Le charbon polluant et ses «gueules noires», roi du XXIe siècle? Tiré par l'immense appétit de la Chine, «King Coal» devrait d'ici 5 à 10 ans détrôner le pétrole comme première source d'énergie mondiale, a averti mardi l'Agence internationale de l'Énergie (AIE).

«Grâce à des ressources abondantes et d'une demande insatiable d'électricité des marchés émergents, le charbon a représenté près de la moitié de l'augmentation de la demande mondiale d'énergie lors de la première décennie du XXIe siècle», souligne l'organisation énergétique des pays développés.

Dans un long rapport, l'AIE se penche sur l'évolution du marché du charbon dans les cinq ans à venir. Conclusion: en 2017, la consommation de charbon devrait représenter 4,32 milliards de tonnes équivalent pétrole, tout près des 4,4 milliards de l'or noir.

«La part du charbon dans le bouquet énergétique mondial continue de progresser chaque année, et si aucun changement n'est fait aux politiques actuelles, le charbon rattrapera le pétrole d'ici une décennie», avertit la patronne de l'organisation basée à Paris, Maria van der Hoeven.

Comme le résume l'AIE, «le charbon c'est la Chine. La Chine c'est le charbon». À lui seul, le géant asiatique, qui inaugure les centrales électriques à charbon à tour de bras, a représenté l'an dernier 46,2% de la consommation mondiale.

Le cap des 50% devrait être franchi dès 2014, signifiant que la Chine consommera à ce moment-là plus de charbon que tous les autres pays réunis.
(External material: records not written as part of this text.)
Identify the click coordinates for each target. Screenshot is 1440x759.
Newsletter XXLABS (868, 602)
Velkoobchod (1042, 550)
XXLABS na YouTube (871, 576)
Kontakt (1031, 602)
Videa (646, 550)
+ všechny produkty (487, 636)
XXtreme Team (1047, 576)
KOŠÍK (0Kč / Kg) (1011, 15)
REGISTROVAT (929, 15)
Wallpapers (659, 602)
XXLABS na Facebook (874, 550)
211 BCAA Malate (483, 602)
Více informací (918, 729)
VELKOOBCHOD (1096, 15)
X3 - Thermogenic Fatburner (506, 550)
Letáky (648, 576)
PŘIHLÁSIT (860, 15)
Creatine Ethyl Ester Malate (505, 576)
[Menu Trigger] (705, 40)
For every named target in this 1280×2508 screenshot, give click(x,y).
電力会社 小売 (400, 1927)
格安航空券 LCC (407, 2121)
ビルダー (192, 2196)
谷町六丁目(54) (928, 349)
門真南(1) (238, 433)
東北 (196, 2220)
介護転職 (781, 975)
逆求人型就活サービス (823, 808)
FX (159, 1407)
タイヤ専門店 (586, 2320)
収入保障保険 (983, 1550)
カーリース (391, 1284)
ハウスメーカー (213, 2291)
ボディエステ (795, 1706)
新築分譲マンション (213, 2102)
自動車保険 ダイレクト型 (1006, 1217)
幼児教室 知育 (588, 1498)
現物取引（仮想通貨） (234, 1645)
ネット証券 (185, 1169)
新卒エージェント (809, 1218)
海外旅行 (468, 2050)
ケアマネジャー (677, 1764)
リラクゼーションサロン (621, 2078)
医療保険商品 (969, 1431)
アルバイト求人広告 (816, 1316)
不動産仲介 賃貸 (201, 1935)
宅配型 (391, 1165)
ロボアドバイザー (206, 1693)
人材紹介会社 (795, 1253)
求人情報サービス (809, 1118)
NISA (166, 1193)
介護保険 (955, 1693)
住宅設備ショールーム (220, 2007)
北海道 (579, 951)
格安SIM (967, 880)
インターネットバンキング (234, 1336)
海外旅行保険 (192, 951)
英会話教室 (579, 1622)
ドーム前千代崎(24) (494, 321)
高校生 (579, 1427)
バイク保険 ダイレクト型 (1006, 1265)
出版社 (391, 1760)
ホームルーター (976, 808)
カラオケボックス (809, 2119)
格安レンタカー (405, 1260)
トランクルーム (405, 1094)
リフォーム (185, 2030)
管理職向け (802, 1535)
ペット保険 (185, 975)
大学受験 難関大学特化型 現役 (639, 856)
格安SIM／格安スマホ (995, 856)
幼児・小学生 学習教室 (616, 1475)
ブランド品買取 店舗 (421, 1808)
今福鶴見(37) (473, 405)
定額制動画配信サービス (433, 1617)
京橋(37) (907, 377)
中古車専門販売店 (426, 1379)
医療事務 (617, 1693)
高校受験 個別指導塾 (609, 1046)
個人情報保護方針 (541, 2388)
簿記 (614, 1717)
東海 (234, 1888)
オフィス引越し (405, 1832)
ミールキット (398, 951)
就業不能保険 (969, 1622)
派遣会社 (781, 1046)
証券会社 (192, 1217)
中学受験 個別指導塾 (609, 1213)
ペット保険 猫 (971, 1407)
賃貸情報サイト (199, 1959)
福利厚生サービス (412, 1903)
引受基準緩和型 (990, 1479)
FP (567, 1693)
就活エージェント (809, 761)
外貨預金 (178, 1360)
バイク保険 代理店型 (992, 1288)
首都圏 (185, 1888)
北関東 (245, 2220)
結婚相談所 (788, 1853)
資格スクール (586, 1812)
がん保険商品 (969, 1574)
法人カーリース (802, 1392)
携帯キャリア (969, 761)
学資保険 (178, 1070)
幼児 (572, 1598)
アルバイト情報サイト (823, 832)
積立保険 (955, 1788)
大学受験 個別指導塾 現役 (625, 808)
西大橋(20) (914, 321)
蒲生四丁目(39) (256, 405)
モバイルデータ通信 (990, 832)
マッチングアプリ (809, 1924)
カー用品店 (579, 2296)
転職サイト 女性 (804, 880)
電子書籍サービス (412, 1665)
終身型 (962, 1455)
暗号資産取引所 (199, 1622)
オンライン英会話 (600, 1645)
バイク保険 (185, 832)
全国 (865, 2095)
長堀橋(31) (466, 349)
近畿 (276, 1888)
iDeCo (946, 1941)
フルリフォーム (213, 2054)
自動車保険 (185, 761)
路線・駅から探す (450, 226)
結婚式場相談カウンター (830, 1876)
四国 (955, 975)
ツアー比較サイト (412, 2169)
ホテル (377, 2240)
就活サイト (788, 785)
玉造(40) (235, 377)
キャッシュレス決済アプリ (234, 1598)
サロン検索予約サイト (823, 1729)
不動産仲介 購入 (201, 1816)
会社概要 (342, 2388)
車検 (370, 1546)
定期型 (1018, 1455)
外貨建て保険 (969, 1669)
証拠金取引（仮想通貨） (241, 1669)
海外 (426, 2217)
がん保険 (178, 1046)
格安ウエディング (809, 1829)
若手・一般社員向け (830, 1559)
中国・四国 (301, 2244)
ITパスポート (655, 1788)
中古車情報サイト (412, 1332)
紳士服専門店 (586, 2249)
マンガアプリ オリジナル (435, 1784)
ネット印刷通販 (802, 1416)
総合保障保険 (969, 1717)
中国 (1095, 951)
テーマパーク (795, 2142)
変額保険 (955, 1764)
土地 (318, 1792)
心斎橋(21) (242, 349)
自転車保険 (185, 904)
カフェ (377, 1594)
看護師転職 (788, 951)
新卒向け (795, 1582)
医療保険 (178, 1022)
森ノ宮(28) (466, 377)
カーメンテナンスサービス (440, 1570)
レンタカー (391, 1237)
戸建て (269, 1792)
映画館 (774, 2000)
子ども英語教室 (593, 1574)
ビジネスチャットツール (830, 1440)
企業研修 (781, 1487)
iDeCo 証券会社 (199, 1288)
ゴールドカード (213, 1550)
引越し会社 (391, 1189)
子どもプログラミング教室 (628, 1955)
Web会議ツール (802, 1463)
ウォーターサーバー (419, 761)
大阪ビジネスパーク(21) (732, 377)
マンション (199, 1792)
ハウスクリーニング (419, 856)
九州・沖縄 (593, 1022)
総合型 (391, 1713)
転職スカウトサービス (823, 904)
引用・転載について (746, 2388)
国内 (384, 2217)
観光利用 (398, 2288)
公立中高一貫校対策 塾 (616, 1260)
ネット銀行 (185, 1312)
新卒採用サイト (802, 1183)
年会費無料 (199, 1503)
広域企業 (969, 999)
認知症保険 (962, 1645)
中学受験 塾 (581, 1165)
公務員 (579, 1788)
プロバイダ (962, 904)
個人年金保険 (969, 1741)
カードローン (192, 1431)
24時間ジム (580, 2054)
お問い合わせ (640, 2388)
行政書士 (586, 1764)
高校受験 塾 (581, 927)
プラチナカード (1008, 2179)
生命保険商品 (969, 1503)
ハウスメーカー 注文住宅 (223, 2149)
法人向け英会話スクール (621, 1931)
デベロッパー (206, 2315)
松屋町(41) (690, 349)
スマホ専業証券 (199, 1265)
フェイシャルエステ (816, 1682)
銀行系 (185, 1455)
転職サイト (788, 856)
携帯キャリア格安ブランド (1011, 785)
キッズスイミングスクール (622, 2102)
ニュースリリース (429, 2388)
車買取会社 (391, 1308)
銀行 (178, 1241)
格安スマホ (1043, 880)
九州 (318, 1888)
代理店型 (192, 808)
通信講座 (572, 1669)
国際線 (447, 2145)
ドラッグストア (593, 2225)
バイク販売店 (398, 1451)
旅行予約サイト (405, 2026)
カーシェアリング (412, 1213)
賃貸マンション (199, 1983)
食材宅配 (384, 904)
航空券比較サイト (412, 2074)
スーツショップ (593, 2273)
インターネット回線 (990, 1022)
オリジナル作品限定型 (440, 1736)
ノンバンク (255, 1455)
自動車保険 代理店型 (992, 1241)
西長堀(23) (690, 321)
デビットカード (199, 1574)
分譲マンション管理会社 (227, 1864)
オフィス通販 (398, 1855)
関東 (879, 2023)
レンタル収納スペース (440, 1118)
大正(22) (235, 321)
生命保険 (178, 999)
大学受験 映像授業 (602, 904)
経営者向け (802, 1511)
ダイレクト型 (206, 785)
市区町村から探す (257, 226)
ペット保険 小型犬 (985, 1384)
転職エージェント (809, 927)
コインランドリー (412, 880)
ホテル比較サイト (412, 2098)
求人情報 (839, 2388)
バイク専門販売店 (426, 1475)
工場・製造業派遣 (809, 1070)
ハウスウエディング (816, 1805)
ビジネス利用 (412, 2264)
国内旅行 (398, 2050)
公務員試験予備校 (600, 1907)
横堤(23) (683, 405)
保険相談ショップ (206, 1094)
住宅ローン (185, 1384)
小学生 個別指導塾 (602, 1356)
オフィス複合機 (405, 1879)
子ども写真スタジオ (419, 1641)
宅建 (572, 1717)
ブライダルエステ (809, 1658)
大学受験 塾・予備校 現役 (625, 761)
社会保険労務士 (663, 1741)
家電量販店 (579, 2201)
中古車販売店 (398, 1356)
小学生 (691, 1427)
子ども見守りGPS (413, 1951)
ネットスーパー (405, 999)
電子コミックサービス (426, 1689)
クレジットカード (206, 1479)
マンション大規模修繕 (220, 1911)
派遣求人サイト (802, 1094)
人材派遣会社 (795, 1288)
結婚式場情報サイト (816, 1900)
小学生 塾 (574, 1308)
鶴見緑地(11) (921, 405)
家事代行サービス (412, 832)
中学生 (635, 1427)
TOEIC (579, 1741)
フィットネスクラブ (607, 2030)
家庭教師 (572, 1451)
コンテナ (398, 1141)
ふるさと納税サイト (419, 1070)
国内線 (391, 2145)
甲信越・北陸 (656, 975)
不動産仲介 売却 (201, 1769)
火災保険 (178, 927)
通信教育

Mais la tendance est générale: l'AIE s'attend «à ce que la demande de charbon augmente dans toutes les régions du monde», à l'exception notable des États-Unis. L'Inde devrait ainsi ravir la place de deuxième consommateur mondial aux Américains d'ici 2017.

Gaz de schiste, meilleure arme contre le charbon ?

Dans son tableau très noir, seuls les États-Unis font exception: le boom des gaz de schiste (eux-mêmes controversés pour leurs risques environnementaux pour les sous-sols) y a entraîné une chute des prix du gaz qui a rendu le charbon beaucoup moins intéressant.

En l'absence d'un prix élevé du carbone qui pénaliserait les énergies polluantes, «seule une concurrence féroce d'un gaz à bas prix permet effectivement de réduire la demande de charbon», fait valoir l'AIE. «L'Europe, la Chine et d'autres devraient en prendre note», estime Mme van der Hoeven.

Reste que le déclin du charbon aux États-Unis a entraîné un bond des exportations américaines, notamment vers l'Europe, note l'AIE. Conséquence: les prix du charbon en Europe ont chuté de 130 dollars la tonne en mars 2011 à 85 dollars en mai 2012.

Et même dans un Vieux Continent aux objectifs environnementaux plus ambitieux, certains pays se tournent davantage vers le charbon.

Ainsi, lors du premier semestre 2011, l'Allemagne, le Royaume-Uni et l'Espagne ont tous les trois produit significativement moins d'électricité à partir de gaz (moins générateur de gaz à effet de serre), tout en produisant notablement plus à partir du charbon, souligne l'AIE.

Aujourd'hui, le charbon représente déjà près de 28% de l'énergie consommée dans le monde et est la première source d'électricité, selon l'AIE.

Le constat de la percée du combustible sonne comme un avertissement au moment où les objectifs de lutte contre le réchauffement climatique passent au second plan.

D'autant que la principale piste d'un charbon plus «propre», le captage et stockage de CO2 émis lors de sa combustion, «n'a pas décollé comme prévu», déplore l'AIE.

«Le résultat, c'est que sans restriction à la consommation de charbon avec des politiques climatiques, la demande et le CO2 continueront à augmenter», s'alarme-t-elle.